- How many results will be taken
- The range of variables to be tested
Safety
With this straightforward experiment there is not much that needs to be taken into consideration in terms of safety. No harmful substances are being used, neither are flames, or solvents, so this is a relatively safe experiment. At the bottom of the tube some sort of barrier will need to be placed to prevent damage to the ball bearing as it emerges from the tube, or to prevent it getting lost.
Fair Testing
As with all scientific experiments, only one variable must be altered at one time, to allow accurate interpretation of the change. All the rest must remain constant to ensure good sensible results. By using present knowledge, it is know that the following factors can affect the outcome and must be controlled:
- Height of tube – as this is included in the formula for potential energy, the height of the tube should affect the speed of the ball bearing in some way. This variable will be modulated in the experiment.
- Mass of ball bearing – mass is also included in the formula for potential energy and so could affect the speed of the ball bearing. It should be constrained by simply always using the same ball bearing to collect each result. The mass of the ball bearing used in this experiment was 16.8g.
- Gravity – the last portion of the formula for potential energy is gravity, which will affect the outcome if it is increased or decreased. This will remain constant, as the experiment is held in a single location.

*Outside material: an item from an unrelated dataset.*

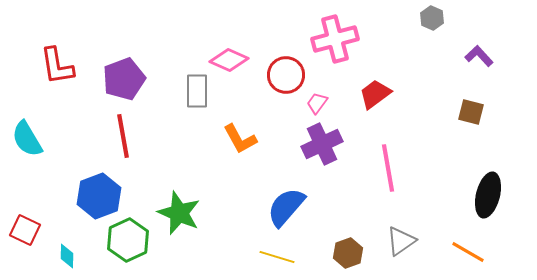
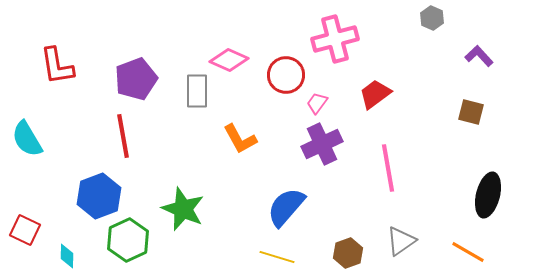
purple pentagon: moved 12 px right
green star: moved 4 px right, 4 px up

- Friction – I mentioned that the only factors that should affect the outcome of the experiment would be mass, height and gravity - because they make up the formula for the potential energy. But other factors may use some of this energy when it is being converted into kinetic (movement) energy as the ball bearing moves down the tube. The friction between the ball bearing and the surface of the tube can ‘steal’ some of the energy used to move the ball bearing and convert it to heat instead. This can slow down the ball bearing, but only very slightly. To maintain the same friction for all the results, the same material for the surface of the tube should be used, along with the same material for the ball bearing.

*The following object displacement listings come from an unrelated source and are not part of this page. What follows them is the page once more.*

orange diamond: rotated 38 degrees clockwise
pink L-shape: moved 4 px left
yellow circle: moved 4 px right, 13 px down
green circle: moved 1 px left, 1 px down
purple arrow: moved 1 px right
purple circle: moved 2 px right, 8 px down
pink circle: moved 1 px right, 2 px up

- Air resistance – there is very little which can be done to control this factor, and its effects would be so insignificant it may not matter. Basically, the same ball bearing must be used each time.
With these points in mind it is essential that the same ball bearing, the same tube and a constant mass must be used in the experiment. The length of the tube must also be kept the same, so the ball bearing has enough time, and the same amount of time, to accelerate.
Ranges and amounts
To make this investigation successful, a sensible range, and amount of readings to record in order to come up with a useful and informative outcome must be chosen. For example, in this experiment it would be pointless to experiment with heights ranging from 1cm-2cm because the speed difference would be minor. Instead a more sensible range, say from 10cm-30cm, would be appropriate and should yield some significant results. Readings could be taken every 5cm, and take a minimum of ten readings on each height to work out an average (this makes the end result more accurate).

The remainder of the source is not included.